In carrying out the investigation of Dr. Watsky, the Connecticut
Department of Health has allowed itself to be used as a tool to
maintain the status quo at the very time when change in the standard
of care for Lyme disease is desperately needed.  Through
intimidation, ridicule, collusion with insurers and as informers to
the DOH, physicians affiliated with Yale University and the
University of Connecticut exert a strangle-hold on thought in
Connecticut, the power center of the insurance industry.  Meanwhile,
the DOH turns a blind eye to the far more egregious collaboration
between academic physicians and health insurers in denying
reasonable requests for treatment of individuals seriously ill with
Lyme disease.


These physicians also attempt to interfere with payouts for patients
for disability occasioned by Lyme disease and its aftermath.  Surely
a profitable enterprise for both insurers and consultants, it leaves
patients stranded and desperate, their lives in a shambles, deprived
of the financial support they both need and deserve and for which
they have dutifully paid years of disability and health insurance
premiums.  The morally repugnant symbiosis between the health
insurance industry and the academic physicians who serve as their
"consultants" for Lyme disease cases is far more deserving of state
examination than the actions of a family practice physician simply
trying to do the best he can for his patients.

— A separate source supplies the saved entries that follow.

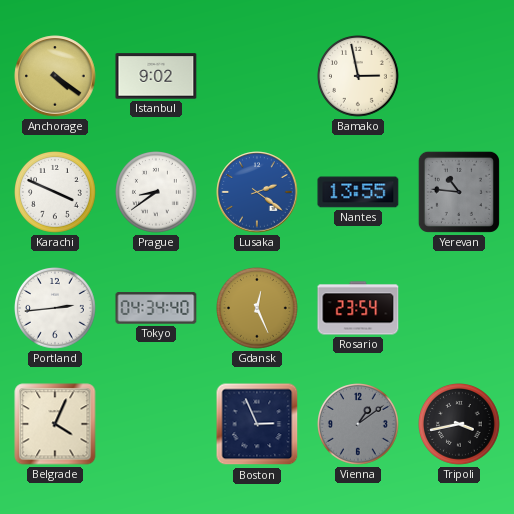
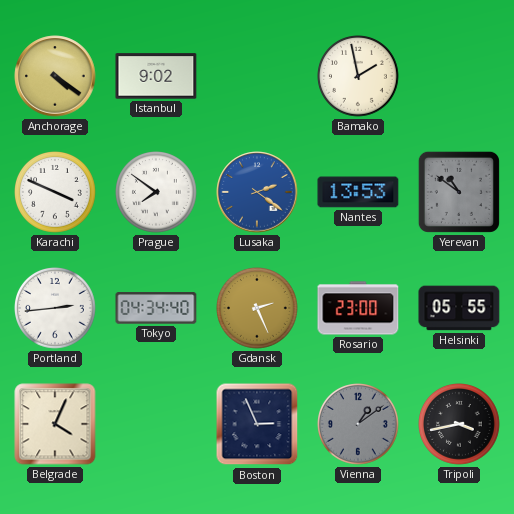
Bamako: 2:58 -> 1:58
Prague: 8:39 -> 7:51
Nantes: 13:55 -> 13:53
Yerevan: 10:46 -> 10:51
Gdansk: 12:26 -> 2:26
Rosario: 23:54 -> 23:00
Helsinki: none -> 05:55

There are legitimate scientific questions surrounding the issues of
diagnosis and treatment in Lyme disease, but they should be dealt with
in a scientific arena, not a political one.  Having lost out in the
marketplace of ideas, Dr. Zemel resorted to provoking State
intervention into what should have been a private and confidential
matter between Dr. Watsky and his patients.  In suspending its
investigation of Dr. Watsky, the Department of Health appears to
have implicitly acknowledged the groundlessness of the accusations.
Still, the DOH has released no public statement on the matter, not
has it issued an apology to Dr. Watsky. (Dr. Watsky's attorney has
received a letter from the DOH, but has refused to accept its
wording.)  While the action against Dr. Watsky has apparently
fizzled out, it is unlikely that the campaign of innuendo and
intimidation against Lyme disease clinicians is over.


The chill wind still blows -- which is exactly what the ideologues
want.



=====*=====


III.  J NEUROPSYCHIATRY CLIN NEUROSCI: Rapidly progressive frontal-
     type dementia associated with Lyme disease
-------------------------------------------------------------------
AUTHORS: Waniek C, Prohovnik I, Kaufman MA, Dwork AJ
ORGANIZATION: New York State Psychiatric Institute, NY 10032
REFERENCE: J Neuropsychiatry Clin Neurosci 1995 Summer;7(3):345-7
ABSTRACT:


The authors report a case of fatal neuropsychiatric Lyme disease (LD)
that was expressed clinically by progressive frontal lobe dementia
and pathologically by severe subcortical degeneration.  Antibiotic
treatment resulted in transient improvement, but the patient relapsed
after the antibiotics were discontinued.  LD must be considered even
in cases with purely psychiatric presentation, and prolonged
antibiotic therapy may be necessary.